* Problem statement *
Within the lines below, find those that hold the string "give" and copy each one.

* Task material *
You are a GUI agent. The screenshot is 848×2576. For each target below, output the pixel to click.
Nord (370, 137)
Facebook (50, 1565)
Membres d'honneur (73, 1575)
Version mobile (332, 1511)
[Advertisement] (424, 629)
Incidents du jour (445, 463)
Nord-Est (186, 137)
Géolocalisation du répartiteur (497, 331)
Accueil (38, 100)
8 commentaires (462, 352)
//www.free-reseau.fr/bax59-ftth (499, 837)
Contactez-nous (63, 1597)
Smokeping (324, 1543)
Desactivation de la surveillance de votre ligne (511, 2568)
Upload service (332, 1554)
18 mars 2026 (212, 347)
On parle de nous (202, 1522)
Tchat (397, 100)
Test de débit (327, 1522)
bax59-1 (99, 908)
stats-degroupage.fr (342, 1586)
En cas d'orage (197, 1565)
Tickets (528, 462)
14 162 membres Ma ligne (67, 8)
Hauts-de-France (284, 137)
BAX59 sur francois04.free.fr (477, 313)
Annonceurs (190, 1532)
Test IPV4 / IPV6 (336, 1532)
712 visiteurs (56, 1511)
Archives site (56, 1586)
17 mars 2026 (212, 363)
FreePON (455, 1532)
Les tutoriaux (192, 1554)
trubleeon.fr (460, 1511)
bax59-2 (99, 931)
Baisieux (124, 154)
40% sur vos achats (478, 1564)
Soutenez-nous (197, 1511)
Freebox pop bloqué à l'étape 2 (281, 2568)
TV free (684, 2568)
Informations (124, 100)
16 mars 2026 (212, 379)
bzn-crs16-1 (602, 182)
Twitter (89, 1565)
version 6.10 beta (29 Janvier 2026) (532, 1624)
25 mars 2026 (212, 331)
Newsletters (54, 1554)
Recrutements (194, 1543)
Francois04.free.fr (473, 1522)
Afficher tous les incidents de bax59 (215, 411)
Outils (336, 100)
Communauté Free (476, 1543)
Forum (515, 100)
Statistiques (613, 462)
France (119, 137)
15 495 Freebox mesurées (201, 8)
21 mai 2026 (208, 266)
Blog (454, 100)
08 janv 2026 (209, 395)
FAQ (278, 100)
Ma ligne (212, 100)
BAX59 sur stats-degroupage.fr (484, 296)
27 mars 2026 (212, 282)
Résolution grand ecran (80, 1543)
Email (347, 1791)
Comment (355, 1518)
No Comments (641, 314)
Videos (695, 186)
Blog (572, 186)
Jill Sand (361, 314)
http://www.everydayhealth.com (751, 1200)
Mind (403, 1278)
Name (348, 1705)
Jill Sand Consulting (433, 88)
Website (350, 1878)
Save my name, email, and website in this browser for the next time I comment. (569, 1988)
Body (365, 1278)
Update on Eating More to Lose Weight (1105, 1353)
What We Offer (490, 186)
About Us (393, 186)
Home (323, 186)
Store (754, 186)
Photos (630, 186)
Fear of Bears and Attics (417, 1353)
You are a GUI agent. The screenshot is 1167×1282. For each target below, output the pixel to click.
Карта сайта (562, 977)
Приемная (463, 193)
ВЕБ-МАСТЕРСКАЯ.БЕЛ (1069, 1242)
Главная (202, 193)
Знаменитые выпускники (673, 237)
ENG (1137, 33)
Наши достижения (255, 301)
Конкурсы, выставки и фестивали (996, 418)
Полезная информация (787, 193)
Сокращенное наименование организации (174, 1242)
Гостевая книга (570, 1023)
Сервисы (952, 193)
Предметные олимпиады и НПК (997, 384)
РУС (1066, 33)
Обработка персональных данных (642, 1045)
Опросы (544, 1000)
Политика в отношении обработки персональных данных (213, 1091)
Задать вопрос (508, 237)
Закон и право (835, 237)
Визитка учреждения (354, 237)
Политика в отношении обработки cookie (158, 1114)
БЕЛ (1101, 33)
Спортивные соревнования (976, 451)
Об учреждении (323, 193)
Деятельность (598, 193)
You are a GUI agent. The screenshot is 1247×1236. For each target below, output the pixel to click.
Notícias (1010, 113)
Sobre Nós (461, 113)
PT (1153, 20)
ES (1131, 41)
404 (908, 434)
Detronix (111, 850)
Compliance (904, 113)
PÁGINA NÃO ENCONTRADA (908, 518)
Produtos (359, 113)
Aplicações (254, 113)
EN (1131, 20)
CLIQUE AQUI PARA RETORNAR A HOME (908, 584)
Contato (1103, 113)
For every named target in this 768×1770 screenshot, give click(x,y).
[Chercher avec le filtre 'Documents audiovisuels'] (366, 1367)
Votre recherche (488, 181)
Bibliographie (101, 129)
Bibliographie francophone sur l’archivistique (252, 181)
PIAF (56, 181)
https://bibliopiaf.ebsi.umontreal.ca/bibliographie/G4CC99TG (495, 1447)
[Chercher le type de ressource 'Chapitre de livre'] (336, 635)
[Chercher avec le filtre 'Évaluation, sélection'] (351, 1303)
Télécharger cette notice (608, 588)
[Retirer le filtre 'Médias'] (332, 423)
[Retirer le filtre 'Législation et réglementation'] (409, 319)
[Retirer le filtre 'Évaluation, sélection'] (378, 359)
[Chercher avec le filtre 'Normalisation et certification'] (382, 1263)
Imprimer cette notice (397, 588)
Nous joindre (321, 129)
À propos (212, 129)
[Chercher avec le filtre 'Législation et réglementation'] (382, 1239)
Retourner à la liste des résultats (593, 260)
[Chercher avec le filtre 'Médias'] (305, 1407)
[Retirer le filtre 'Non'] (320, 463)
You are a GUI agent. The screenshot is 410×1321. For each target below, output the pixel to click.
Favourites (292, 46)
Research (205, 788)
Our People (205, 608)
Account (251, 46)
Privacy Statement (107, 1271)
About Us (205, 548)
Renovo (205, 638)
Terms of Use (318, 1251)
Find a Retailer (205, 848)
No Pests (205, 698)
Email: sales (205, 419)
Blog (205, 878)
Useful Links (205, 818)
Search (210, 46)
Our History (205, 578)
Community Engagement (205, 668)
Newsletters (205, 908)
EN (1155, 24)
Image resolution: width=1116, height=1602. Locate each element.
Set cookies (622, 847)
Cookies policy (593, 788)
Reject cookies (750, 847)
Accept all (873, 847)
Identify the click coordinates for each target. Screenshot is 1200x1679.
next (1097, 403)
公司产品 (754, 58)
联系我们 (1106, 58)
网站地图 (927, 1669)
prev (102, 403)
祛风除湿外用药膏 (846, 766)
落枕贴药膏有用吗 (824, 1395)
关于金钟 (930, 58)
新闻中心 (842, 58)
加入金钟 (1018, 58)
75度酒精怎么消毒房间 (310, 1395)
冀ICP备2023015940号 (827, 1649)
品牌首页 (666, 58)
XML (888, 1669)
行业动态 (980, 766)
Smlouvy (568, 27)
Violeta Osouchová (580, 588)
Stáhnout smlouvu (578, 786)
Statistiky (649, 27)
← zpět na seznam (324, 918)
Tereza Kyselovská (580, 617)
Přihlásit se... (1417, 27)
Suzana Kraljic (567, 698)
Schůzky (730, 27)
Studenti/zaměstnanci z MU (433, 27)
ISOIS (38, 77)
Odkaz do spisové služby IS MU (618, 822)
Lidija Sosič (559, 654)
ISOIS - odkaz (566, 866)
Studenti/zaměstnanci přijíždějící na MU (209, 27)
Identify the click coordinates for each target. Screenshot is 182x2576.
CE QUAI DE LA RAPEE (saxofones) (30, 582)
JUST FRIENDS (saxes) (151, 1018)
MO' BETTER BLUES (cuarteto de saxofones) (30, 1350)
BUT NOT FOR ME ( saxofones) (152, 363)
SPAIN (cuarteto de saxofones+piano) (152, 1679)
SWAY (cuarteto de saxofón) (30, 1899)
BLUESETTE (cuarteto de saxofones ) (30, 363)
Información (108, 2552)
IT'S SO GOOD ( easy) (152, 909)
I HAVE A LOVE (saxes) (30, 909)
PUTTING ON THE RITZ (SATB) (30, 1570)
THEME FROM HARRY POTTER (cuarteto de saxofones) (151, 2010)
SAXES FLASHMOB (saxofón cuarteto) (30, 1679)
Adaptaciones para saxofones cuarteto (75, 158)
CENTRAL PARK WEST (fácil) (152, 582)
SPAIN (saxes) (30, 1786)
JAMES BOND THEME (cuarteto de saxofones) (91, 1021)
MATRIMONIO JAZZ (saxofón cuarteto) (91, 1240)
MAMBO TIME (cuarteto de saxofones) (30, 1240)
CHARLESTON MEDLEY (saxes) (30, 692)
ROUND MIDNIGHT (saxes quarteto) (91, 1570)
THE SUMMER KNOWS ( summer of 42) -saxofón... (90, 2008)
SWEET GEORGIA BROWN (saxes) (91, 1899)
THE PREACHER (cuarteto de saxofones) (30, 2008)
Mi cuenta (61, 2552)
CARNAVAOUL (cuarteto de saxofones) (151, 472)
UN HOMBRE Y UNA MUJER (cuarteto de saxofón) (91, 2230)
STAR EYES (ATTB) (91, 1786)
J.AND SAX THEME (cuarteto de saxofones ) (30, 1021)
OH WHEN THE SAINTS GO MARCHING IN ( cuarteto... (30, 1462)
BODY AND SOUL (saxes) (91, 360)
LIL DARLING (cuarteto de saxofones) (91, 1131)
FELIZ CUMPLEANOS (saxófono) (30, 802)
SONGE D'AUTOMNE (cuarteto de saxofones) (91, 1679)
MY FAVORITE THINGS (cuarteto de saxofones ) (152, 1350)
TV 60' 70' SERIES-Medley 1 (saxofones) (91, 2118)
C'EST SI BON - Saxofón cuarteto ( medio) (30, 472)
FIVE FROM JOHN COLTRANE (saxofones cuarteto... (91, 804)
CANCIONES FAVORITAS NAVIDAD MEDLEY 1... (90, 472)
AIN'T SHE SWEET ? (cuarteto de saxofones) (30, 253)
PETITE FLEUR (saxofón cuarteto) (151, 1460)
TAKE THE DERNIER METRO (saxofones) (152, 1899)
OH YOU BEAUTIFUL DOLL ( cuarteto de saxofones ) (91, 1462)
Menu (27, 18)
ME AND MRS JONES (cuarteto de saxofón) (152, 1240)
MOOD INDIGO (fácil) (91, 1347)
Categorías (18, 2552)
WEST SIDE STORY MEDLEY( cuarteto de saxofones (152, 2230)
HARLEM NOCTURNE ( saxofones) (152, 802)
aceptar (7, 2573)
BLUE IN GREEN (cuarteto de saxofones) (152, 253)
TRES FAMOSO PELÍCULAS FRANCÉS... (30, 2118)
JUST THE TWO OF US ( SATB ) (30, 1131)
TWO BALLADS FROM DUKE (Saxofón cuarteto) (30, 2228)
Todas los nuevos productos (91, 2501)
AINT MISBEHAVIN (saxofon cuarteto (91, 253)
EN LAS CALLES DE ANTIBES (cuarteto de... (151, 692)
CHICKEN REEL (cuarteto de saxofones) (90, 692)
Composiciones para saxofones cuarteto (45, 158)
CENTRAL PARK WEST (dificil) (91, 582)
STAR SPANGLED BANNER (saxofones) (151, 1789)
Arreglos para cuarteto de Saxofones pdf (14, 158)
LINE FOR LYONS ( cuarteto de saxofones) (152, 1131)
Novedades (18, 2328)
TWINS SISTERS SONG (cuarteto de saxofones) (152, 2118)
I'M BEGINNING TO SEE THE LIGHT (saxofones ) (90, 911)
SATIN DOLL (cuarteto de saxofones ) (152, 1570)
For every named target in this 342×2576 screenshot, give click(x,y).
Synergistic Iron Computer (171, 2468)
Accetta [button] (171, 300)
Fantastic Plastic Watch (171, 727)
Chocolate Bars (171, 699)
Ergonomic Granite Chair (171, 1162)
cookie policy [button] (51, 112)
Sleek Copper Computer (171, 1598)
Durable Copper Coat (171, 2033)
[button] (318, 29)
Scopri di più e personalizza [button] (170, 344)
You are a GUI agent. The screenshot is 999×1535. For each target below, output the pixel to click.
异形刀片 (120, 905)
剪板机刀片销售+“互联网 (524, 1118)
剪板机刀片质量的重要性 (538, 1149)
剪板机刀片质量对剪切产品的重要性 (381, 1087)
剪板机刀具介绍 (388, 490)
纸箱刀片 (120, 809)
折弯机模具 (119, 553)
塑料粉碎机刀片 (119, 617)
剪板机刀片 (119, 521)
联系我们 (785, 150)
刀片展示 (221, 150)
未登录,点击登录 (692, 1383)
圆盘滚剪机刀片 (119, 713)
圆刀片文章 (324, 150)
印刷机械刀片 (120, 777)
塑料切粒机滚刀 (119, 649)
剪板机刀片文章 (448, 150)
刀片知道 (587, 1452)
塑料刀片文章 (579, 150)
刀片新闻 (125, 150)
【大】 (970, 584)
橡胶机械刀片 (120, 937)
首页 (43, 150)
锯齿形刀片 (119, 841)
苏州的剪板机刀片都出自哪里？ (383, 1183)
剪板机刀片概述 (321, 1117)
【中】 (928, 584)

* Your response *
For every named target in this 768×1770 screenshot, give click(x,y).
For every named target in this 342×2576 screenshot, give click(x,y).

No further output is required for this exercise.